Gestational changes in calbindin-D9k in rat uterus, yolk sac, and placenta: implications for maternal-fetal calcium transport and uterine muscle function.

Calbindin-D9k was quantified and its cellular location was defined in uterus, yolk sac, and placenta. In late gestation (days 17 to term) coordinated induction of calbindin-D9k was seen in uterine epithelial lining cells and juxtaposed yolk sac visceral epithelium as well as the intraplacental yolk sac epithelium. The induction of calbindin-D9k in these cells coincided with the time of exponential fetal bone growth and maximal fetal accumulation of calcium, suggesting a role of the protein in these epithelial layers in maternal-fetal calcium transport. Dynamic changes also occurred in the calbindin-D9k contents of the two layers of uterine smooth muscle (outer longitudinal and inner circular) during mid- and late gestation. During early pregnancy (days 0-4), calbindin-D9k was present in the two smooth muscle layers. By midgestation (day 10), calbindin-D9k had decreased by a factor of 10 in these tissue layers. During late gestation calbindin-D9k rebounded in the inner circular smooth muscle layer.

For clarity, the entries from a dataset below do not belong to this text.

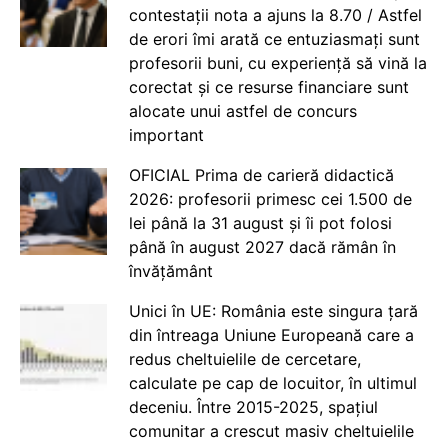
contestații nota a ajuns la 8.70 / Astfel
de erori îmi arată ce entuziasmați sunt
profesorii buni, cu experiență să vină la
corectat și ce resurse financiare sunt
alocate unui astfel de concurs
important
OFICIAL Prima de carieră didactică
2026: profesorii primesc cei 1.500 de
lei până la 31 august și îi pot folosi
până în august 2027 dacă rămân în
învățământ
Unici în UE: România este singura țară
din întreaga Uniune Europeană care a
redus cheltuielile de cercetare,
calculate pe cap de locuitor, în ultimul
deceniu. Între 2015-2025, spațiul
comunitar a crescut masiv cheltuielile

These uterine changes of early and midgestation were reproduced by the endocrine changes of pseudopregnancy. Progesterone appeared to be a good candidate for controlling the midgestational decrease of uterine muscle calbindin-D9k, as it blunted estrogen's induction of the protein in the muscle layers and stroma in a dose-dependent manner. Changes in myometrial calbindin-D9k may reflect variations in muscular calcium storage, thereby representing alterations in potential for contraction.